The Washington Times highlights that the enlargement of NATO gives pressing urgency to the need to streamline and carefully re-examine the Alliance's top-level decision-making procedures. A working group sponsored by the Stanley Foundation and the Woodrow Wilson International Center has recommended moving beyond consensus. Weighted voting is now entertained as a preferable method. In NATO, as in the EU, widening requires deepening. NATO is a dozen years behind the EU in facing this problem, but it has one advantage: it can change its procedures without having to make treaty amendments. The NATO Council controls its own procedures, the newspaper says.
BRITAIN-DEFENSE
¨ According to Reuters, a dispute over a bitter strike of British firefighters, which is forcing soldiers to assume blaze duties rather than prepare for possible war against Iraq, has escalated into one of the biggest tests of Prime Minister Blair's rule and has revived memories of the 1978-79 "Winter of Discontent" when union militancy brought down a previous Labor government. The dispatch notes that about a tenth of British troops have been drafted in to replace the firefighters, to the concern of defense chiefs who would rather be readying the military in case of action against Iraq. It adds that the troops' lack of expertise and their use of slow, outdated military fire engines has left the public feeling vulnerable.
TERRORISM
¨
Russia said Monday a threat of new Chechen attacks inside Russia
would only serve to boost a joint anti-terrorist drive by Moscow and NATO and
would backfire on the rebels, writes Reuters.

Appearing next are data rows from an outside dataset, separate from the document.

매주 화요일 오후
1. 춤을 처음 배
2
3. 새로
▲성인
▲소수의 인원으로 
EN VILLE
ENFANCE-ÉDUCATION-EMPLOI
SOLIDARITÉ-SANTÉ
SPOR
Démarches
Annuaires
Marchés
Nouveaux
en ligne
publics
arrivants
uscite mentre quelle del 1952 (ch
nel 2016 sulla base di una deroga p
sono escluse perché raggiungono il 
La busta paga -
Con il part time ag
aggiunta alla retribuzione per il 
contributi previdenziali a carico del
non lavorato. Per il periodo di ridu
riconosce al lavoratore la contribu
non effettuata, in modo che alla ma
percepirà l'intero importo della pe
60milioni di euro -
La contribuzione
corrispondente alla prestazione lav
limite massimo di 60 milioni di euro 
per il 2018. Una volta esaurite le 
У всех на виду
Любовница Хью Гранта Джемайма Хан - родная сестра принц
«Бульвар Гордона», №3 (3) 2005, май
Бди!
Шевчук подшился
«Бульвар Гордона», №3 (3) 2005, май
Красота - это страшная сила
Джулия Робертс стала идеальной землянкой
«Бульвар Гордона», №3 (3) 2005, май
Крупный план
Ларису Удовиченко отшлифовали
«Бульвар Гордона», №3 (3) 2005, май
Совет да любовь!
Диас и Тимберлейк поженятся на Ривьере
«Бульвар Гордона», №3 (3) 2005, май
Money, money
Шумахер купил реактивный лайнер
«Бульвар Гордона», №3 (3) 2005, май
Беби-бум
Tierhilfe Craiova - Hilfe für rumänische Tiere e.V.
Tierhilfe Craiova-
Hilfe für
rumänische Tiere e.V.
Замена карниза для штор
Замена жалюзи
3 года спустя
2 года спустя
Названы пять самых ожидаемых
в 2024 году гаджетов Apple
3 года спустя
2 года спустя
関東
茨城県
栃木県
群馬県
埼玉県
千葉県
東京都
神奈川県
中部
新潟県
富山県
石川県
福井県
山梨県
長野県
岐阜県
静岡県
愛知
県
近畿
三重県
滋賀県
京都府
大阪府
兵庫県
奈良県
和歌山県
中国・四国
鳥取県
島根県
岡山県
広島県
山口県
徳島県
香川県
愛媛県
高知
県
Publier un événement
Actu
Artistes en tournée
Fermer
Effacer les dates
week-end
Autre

The dispatch recalls that in an open letter Saturday, Chechen rebel
leader Basayev threatened to stage new attacks against Russian strategic targets
and urged NATO leaders to put pressure on Moscow to pull its 80,000-strong
forces out of Chechnya. It quotes
Sergei Yastrzhembsky, the Kremlin's top Chechnya spokesman, saying, however:
"Besayev's statement . will only help unite Russia and NATO in
their efforts against terrorism."
¨ Security at the Kleine Brogel air base in Belgium is inadequate. Furthermore, procedures in case of a terrorist attack are quasi non-existent, writes Belgian daily Gazet van Antwerpen. The daily bases its report on the result of a secret report by the U.S. army, which has allegedly been obtained by a local television network. According to the newspaper, the report flatly says that "nuclear security at the base is inadequate. Personnel at the base are not sufficiently trained to react to a nuclear incident. Checklists are outdated and there are virtually no procedures in case of a possible terrorist attack."